The roadblocks in the power sector reforms never seem to end. Initiated in 1991 by the then Narsimha Rao government with much hoopla and hopes, the reforms on many fronts have been, even slower than the ‘tortoise pace’. None of the planned deadlines for power generation have been achieved. Out of 7 Mega Power Projects (MPPs) of over 1,000 MW capacities, which received approval, only one has achieved financial closure. So much has been said about the financial health of the State Electricity Boards (SEBs). Everybody agrees that SEBs have always had to operate with the dice loaded against them. The government subsidised power tariffs for agriculture, which virtually meant that they were in loss from day one. No profits meant no development of infrastructure, no improvement in plant load factors (PLFs).

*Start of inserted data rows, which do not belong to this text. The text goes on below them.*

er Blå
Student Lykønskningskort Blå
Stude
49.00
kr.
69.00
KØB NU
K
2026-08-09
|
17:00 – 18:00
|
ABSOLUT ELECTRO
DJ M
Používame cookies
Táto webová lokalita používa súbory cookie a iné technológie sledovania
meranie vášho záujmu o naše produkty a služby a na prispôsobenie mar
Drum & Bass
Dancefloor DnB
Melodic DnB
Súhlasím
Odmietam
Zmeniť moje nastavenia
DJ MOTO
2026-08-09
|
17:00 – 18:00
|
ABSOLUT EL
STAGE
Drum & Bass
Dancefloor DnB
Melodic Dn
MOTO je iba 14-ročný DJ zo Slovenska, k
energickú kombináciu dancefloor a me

But in the last year or so, as some sort of political stability was achieved in the country, the hopes were reborn, albeit on a reasonable level. The government showed proactive signs to put power projects on the fast track and corporatisation of SEBs was initiated (Orissa being the first state to do so). But all this was not without hiccups.

The year 2000 began with the employees of the erstwhile Uttar Pradesh SEB revolting against the breaking of the board in three parts. Next it was Maharashtra’s turn. The SEB’s 90,000 employees went on strike on to protest against the restructuring of the board.

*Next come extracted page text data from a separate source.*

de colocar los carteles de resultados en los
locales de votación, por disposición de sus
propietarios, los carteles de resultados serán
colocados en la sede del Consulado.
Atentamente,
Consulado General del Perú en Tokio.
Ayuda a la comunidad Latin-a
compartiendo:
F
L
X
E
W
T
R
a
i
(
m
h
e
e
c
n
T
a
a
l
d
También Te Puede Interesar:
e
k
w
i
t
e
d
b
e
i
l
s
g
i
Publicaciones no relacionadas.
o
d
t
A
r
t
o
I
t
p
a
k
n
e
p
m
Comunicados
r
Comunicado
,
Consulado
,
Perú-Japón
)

Alstom and UK-based National Power pulled out of the 2,000 MW Pipavav project bidder’s list in Gujarat, apparently over the lack of adequate payment guarantees for tying up its revenue stream. Two other contenders-Siemens and PowerGen had recently backed out from the same project for similar reasons.

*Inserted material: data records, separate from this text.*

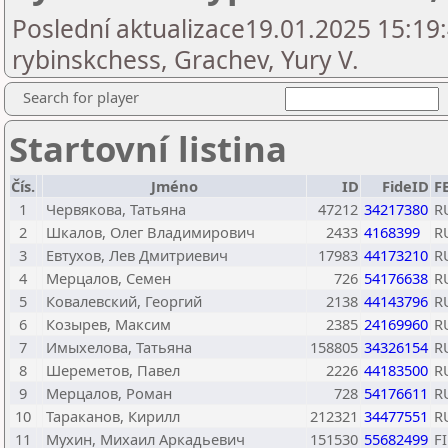
Poslední aktualizace19.01.2025 15:19:
rybinskchess, Grachev, Yury V.
Search for player
Startovní listina
Čís.
Jméno
ID
FideID
F
1
Червякова, Татьяна
47212
34217380
R
2
Шкалов, Олег Владимирович
2433
4168399
R
3
Евтухов, Лев Дмитриевич
17983
44173210
R
4
Мерцалов, Семен
726
54176638
R
5
Ковалевский, Георгий
2138
44143796
R
6
Козырев, Максим
2385
24169960
R
7
Имыхелова, Татьяна
158805
34326154
R
8
Шереметов, Павел
2226
44183500
R
9
Мерцалов, Роман
728
54176611
R
10
Тараканов, Кирилл
212321
34477551
R
11
Мухин, Михаил Аркадьевич
151530
55682499
F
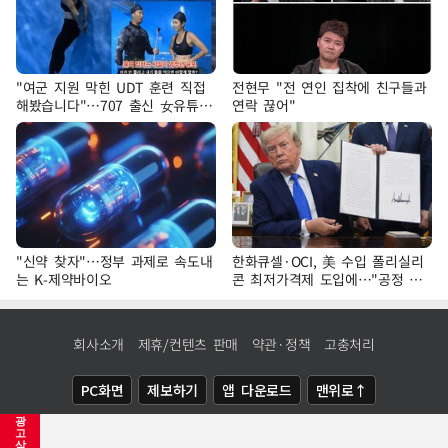
"여군 지원 막힌 UDT 훈련 직접
전현무 "전 연인 집착에 친구들과
해봤습니다"…707 출신 女유튜버
연락 끊어"
'완벽 소화'
"신약 찾자"…정부 과제로 속도내
한화큐셀·OCI, 美 수입 폴리실리
는 K-제약바이오
콘 최저가격제 도입에…"공정 경
쟁·수익성 개선 환영"
회사소개
제휴/컨텐츠 판매
약관·정책
고충처리
PC화면
제보하기
앱 다운로드
맨위로↑
광
COPYRIGHTⓒ
NEWSIS
ALL RIGHTS RESERVED.
고
삭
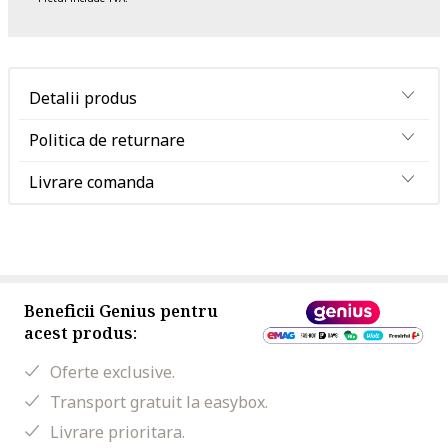
Detalii produs
Politica de returnare
Livrare comanda
Beneficii Genius pentru
acest produs:
Oferte exclusive.
Transport gratuit la easybox.
Livrare prioritara.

The untimely demise of PR Kumaramangalam, India’s power minister is likely to bring the already slow power sector reforms to a standstill. In India, politics play a very important part in the power chessboard. Until a successor is installed quickly, the status quo is likely to continue.

As per estimates, India’s has to generate an incremental 10,000 MW of electricity every year for the next 10 years to plug the demand-supply gap. More importantly it has to bring transmission and distribution (T&D) at par with power generation. India’s T&D to generation ratio stands at a dismal 0.3:1, as compared to an international benchmark of 1:1.

Considering the roadblocks the sector faces, even die-hard optimists will say that India has a long, long way to go to achieve this. Meanwhile, the clock keeps ticking, project costs go up and India’s eternal wait for power continues.